Your Prop

• Written by Anonymous

With every “hello” there’s a chill
bellowing an echo
in the back of my throat.
Toak, drift into smoke,
floating on a cloud of my own.
Drifting, linking hands and drinking,
until we slip under the covers
and smother each other
in the feelings that we harbor.
Your heart is my target and
I’m aiming to be forever A part of it.
I just hope we last, letting time fly past,
not causing a draft; not even enough to
move a feather off its path.
I want to grow old with you.
We’ll share laughs, baths, fuck it...
I want to split every asset in half!
Cause as long as I have you I’ll feel whole.
You are wrapped tightly around my soul
and I hope you never let go!
Just hold until your bound and sold.
The jolts feel like lightning bolts
that have struck through to volts…
Making every hair on my skin poke up
as if they were debating a vote.
You’re making my heart
beat until I pole-vault!
Into a state of shock cause
I feel like I’m gonna pop,
and drop in to your arms,
until my knees feel weak and I flop...
Willingly become your prop!
 
I fucked up now my head is spun like a spinning-top.
Our bubble popped, my impatient tendencies
got the better of me, rendered the agenda,
I became un-tender. I didn’t mean to offend-ya,
I surrender, I didn’t pretend what I felt for you at the time,
I was just in my prime-state of mind
where I felt I was right, but I wrong all the time.
I was kind, I adored you,
You over-whelmed me,
That’s what I thought of you,
I try to make up the break up
but you didn’t give a fuck.
Now I’m set off in a rut, I did fuck up…
but at least I can admit my fuck up when I do fuck up.
Which is a-lot, but I fought
after I powered the ball in the wrong court,
because the more I want
the more I thought about what I had caught.
Which was special... Even made me pick-up my pencil,
which is rare these days because it’s skill I define dispensable.
But FUCK IT, if you want to be my Damsel
I’m going to fucking handle it without a tangle,
I’m done, dumb, raging for things I done,
summed up to the-world’s-worst-cunt.
I tried but now there’s no shame in giving up, because
I’m tired, I’ll try-to try but get fried,
the amount of shit’s I give are defiant
on a scale, heights of the sky’s brightest titan.
 
I mightn’t fight for these relationships anymore,
like I said the more-and-more I get sore,
because I just fall to the floor
the weight is too heavy bare,
the air is thicker than my skin, that’s so fair,
so it soaks in and I require skin-care.
This same shit is a record, in cycle, I blare,
playing through the headphones I ware, it’s delightful
sitting on the chair reconciling
with things I’ve previously shared.
What will I conjure up next?
Who will offend in this card-deck?
My context ricochets like light
when it reveals its complex reflecting effects.
Check.. Check.. Check..
Let’s snap out of this depressing dialect,
its no-use when you’re pri-med
to dilute the bio-wep-red-necks.
I’m a bio-wep-red-neck
with the effect to make you feel this chill
when I play the violin that’s resting at my neck.
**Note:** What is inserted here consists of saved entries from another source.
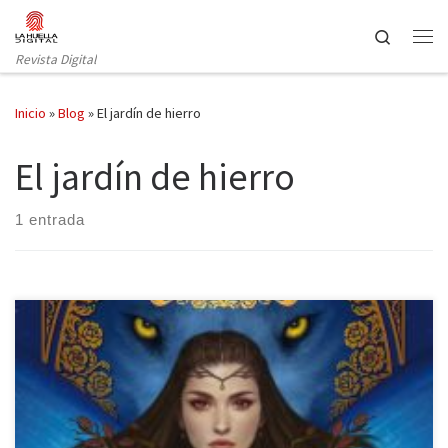
Saltar al contenido
Search
Revista Digital
Inicio
»
Blog
»
El jardín de hierro
El jardín de hierro
1 entrada
Nocturna publica El jardín de hierro de Gema Bonnín, una novela
de fantasía con claroscuros, en la cual la contraposición entre el
bien y el mal se diluyen; el rencor y el perdón son dos armas de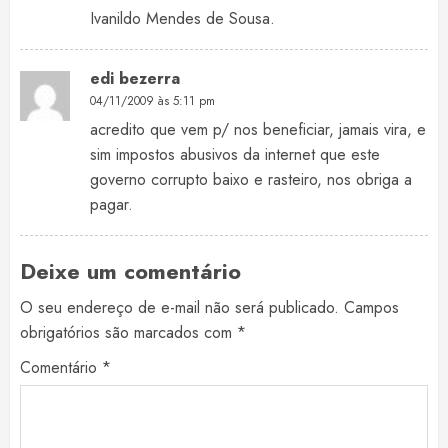
Ivanildo Mendes de Sousa.
edi bezerra
04/11/2009 às 5:11 pm
acredito que vem p/ nos beneficiar, jamais vira, e
sim impostos abusivos da internet que este
governo corrupto baixo e rasteiro, nos obriga a
pagar.
Deixe um comentário
O seu endereço de e-mail não será publicado.
Campos
obrigatórios são marcados com
*
Comentário
*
Pre-text. You bitch, are more-or-less fuss-in-a-mess,
dust which I just blew off but it didn’t choke me to death.
It only made me cough, I’m still able to stir this broff,
in my loft cause I drop froth on you so you’ve
fogged-off in the mist you profit off. YOU’RE LOSS.
My cost is multi in-another-ten or few-two-many years,
and your moulting, my eyes opened now your fucking revolting.